# Males together...



## mousery_girl (Nov 13, 2011)

Really really want to keep my boys, so if anyone has kept them together happily let me know. They're babies when will they change


----------



## Rhasputin (Feb 21, 2010)

They will change around 3 months old. Sometimes earlier. 
There have been times when boys can be kept together peacefully, but there is no 'magic' formula to get this to happen. It's all luck and chance. If you want to keep your boys, you should be prepared to separate them, because 99% of the time, you will have to, or they will kill one another.


----------



## SarahY (Nov 6, 2008)

> Really really want to keep my boys, so if anyone has kept them together happily let me know.


I doesn't matter if anyone else has kept their boys together; those boys aren't related to yours and bucks who will live together are a very, very small minority. You need to be prepared and accept the reality that it rarely happens.


----------



## maddeh (Jul 14, 2011)

I've got two pairs of boys that are 8-9 weeks old and still living together fine, but they are kept in my bedroom and are under a watchful eye (and ear) incase any fights break out. I will separate them at the first sign of real aggression but I feel so sorry for males that have to be kept on their own, which is why I'm planning on getting a pair of female multimammates for my stud male 

Edit: Reread this and it sounds like I'm promoting keeping males together but I'm not! I am fully aware that this is likely to be very temporary! Just incase anyone reads it how I just did


----------



## tinyhartmouseries (Dec 30, 2010)

I had a pair of brothers that just never fought, ever. That is it. Unless you are always home, i wouldnt trust them, as males can kill each other in about 3 seconds.


----------



## m137b (Sep 22, 2010)

I think you'll find many stories of the rare incident when it worked, I've had a few myself, and since I've had hundreds of mice the couple times it's worked mean nothing to the many of times it hasn't. I have lost animals due to the naive notion that I could catch them in time or since their sire's got along that they would. If your keep them together past 5 weeks, realize the chances are not in your favor. If you want them together indefinitly and are not comfortable risking their lives for it, have them neutered. That is really your only safe option.


----------



## kittygirl991 (Sep 16, 2011)

you can house them together... but sometimes they will fight, but if you keep an eye out for them it should be alright... its best if there from the same litter and babies, or kept together since birth or introduced at a young age...


----------



## Rhasputin (Feb 21, 2010)

kittygirl991 said:


> you can house them together... but sometimes they will fight, but if you keep an eye out for them it should be alright... its best if there from the same litter and babies, or kept together since birth or introduced at a young age...

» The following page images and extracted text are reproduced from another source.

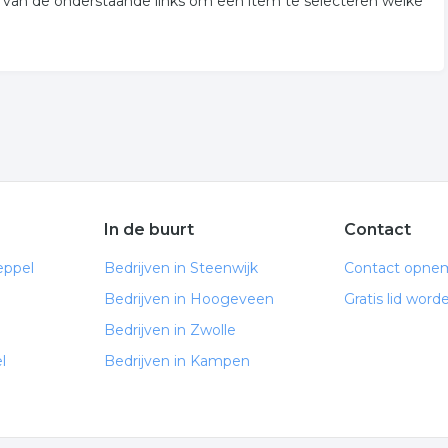
 van de onderstaande links om een item te selecteren welke
In de buurt
Contact
eppel
Bedrijven in Steenwijk
Contact opne
Bedrijven in Hoogeveen
Gratis lid word
Bedrijven in Zwolle
l
Bedrijven in Kampen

You have been told many times you are incorrect. Please do not put other people's mice in danger. :| 
They will almost ALWAYS fight, and often kill one another. It is not a recommended practice by any means.


----------



## kittygirl991 (Sep 16, 2011)

well, ask any mouse breeder, they can, it may be rare but they can be kept together, and its funny, most male mice i have come accross, be it a pet shop or in someone elses care there kept together and happy


----------



## PPVallhunds (Jul 26, 2010)

I think its down to the males indivigual personalitys weather it would work or not, but due to having more males not get on i no longer risk it.

Ive kept a group of 5 virgin males tougher in the past, they lived tougher for over a year untill i bred one (which took ages as he wasnt intrested at all) and put him back as i didnt know better and he attacked his cage mate so badley i had to have him put down. Befor this i had some males tougher and one male attacked the others and one boy allmost lost his tail and testicals. i picked up a new boy around 7weeks old and he was with his 2 litter brothers and they were arguing untill i took him out and sent his brothers on there way to where they were going. I kept 3 brothers tougher untill 12 weeks when one started bullying the other 2. I had a bunch of boys i sent off tougher and they were fighting in the box befor leaving. had a babie male i miss sexed as a female get bitten by a male. So out of the 6 times ive had males tougher its only worked once.


----------



## MoonfallTheFox (Nov 12, 2011)

Again. My buck was "saved" from a pet shop COVERED in wounds. It is never EVER worth the risk. Bucks should be kept apart no matter what, if they seem lonely, they can be neutered and moved in with a colony of does or they need more attention.


----------



## maddeh (Jul 14, 2011)

The males I have together are very docile and have never been separated and are under a watchful eye/ear almost 24 hours a day, and it is only due to this that they have been together to this age. However, one male has now started bullying another (no damage has been done but after observing them for quite sometime I noticed that the one being bullied is much more subdued, almost submissive, when the other male is also out) and have decided its time to separate them. I do not have enough experience with keeping males together to go against the overwhelming evidence given here that it was a bad idea to keep them together this long, and I don't want to provide another horror story! 
KittyGirl, I understand that you want to be a part of these forums but you must listen to the experienced breeders on here if you are going to be accepted! They are a very friendly and understanding bunch, and are more than happy to help you, but you cannot give others on here information that could endanger their mice! 
Keeping males together would be extremely common if it was known to work well, but in practise it is much safer for the mice to be apart. Again, this is why I am getting some multimammates/ASFs in order to provide some social interaction for my males.


----------



## Rhasputin (Feb 21, 2010)

The majority of cases involving males together, end in bullying, injury, or death. 
It is not in any way recomended. It is pure luck to get a set of males that will stay together, and it happens very rarely, it's not something you can plan for, it just has to happen. Even all-male colonies that stay together for a year, could one day start fighting.


----------



## tinyhartmouseries (Dec 30, 2010)

> well, ask any mouse breeder, they can


Um. Aren't you here getting chastized by many mice breeders? What more proof do you need?


----------